Oggi la scatoletta in versione digitale è presente in quasi tutte le stanze delle case nel numero dei suoi abitanti, la sua funzione, più evasiva che informativa, è diventata individuale, per cui spesso accade che ognuno fruisca del suo programma preferito in completa solitudine. Ciò che viene trasmesso è in parte il riflesso della società e di conseguenza è anche espressione di quei valori da essa trasmessi.

In realtà è difficile stabilire se il linguaggio pubblicitario, cinematografico e televisivo venga influenzato dai mutamenti sociali o  se, viceversa, detti nuove norme e modelli da seguire condizionando i comportamenti e i gusti delle persone, soprattutto dei più giovani. Tra i vari talent show, fiction e reality sembra quasi che la realtà sia quella vista in televisione, ossia se una cosa è detta in tv allora è sicuramente vera, se il tronista, il personaggio del grande fratello viene osannato come una divinità allora quella fama tangibile diventa l’obiettivo di molti giovani che crescono ispirati da quel modello di comportamento.

La scelta del termine “reality” è fuorviante, perché se quella fosse la realtà sarebbe davvero triste la vita. I protagonisti di questi programmi non sono rappresentativi dei giovani italiani ma solo di una parte e spero anche piccola.

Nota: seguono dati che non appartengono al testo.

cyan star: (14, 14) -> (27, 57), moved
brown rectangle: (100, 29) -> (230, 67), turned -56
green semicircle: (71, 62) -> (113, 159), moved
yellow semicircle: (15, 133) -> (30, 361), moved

Un trionfo di ignoranza, aggressività ed esibizione di sé e del proprio corpo che non può e non deve essere il modello di riferimento.

Sicuramente guardare donne starnazzanti che si accapigliano su un’isola e uomini che sbraitano per primeggiare nella giungla televisiva può scatenare una curiosità a volte morbosa che a confronto una Rita Levi Montalcini, un Piero Angela o una qualunque persona dalle concrete qualità intellettive risulta decisamente  meno attraente e appariscente, almeno in prima istanza.  Sembra che la comunicazione sia manovrata e gestita allo scopo di seminare nelle menti ancora acerbe il seme dell’ignoranza, del cattivo gusto, dell’improperio verbale, del superfluo insomma di tutto ciò che domina la religione dell’apparire.

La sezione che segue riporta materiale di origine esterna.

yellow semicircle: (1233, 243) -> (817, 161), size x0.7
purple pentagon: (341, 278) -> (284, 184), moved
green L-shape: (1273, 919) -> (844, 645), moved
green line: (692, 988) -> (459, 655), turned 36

La realtà  si disperde in una fiera delle apparenze dove tutto è quasi vero, o meglio è percepito come tale, ma in realtà è recitato a soggetto cioè con la tecnica dell’improvvisazione. Dunque tutto appare reale ma non lo è, tuttavia la sfumatura diventa così sfocata per cui gli stessi protagonisti perdono di vista il senso reale delle cose e della vita. Ovviamente non tutto ciò che si vede in tv è antieducativo, violento e superficiale. Essendo specchio della società ne contiene sia gli aspetti positivi che quelli negativi.

Il punto è che tutti i programmi che potrebbero essere interessanti da guardare vengono relegati in orari assurdi, oltre ad essere generalmente poco o per nulla pubblicizzati, con la conseguenza che, in nome del “dio audience”, spesso si decide di sospenderli definitivamente. Criticare i modelli propugnati dalla tv sembra essere il solito discorso retorico e per giunta approssimativo, ma quando questi prendono vita negli atteggiamenti, nei desideri e nel linguaggio della maggior parte dei giovani allora credo ci si debba fermare a riflettere.

La tv è un potente strumento di comunicazione che va usato con intelligenza e in modo selettivo affinché i messaggi non vengano subiti ma scelti. La capacità critica che è alla base di scelte consapevoli si può acquisire soltanto attraverso la conoscenza, cioè quel sapere che  arricchisce la mente e ci consente di sviluppare ideali ed idee robuste tali che i venti delle mode non le recidano in favore di un modus vivendi massificante.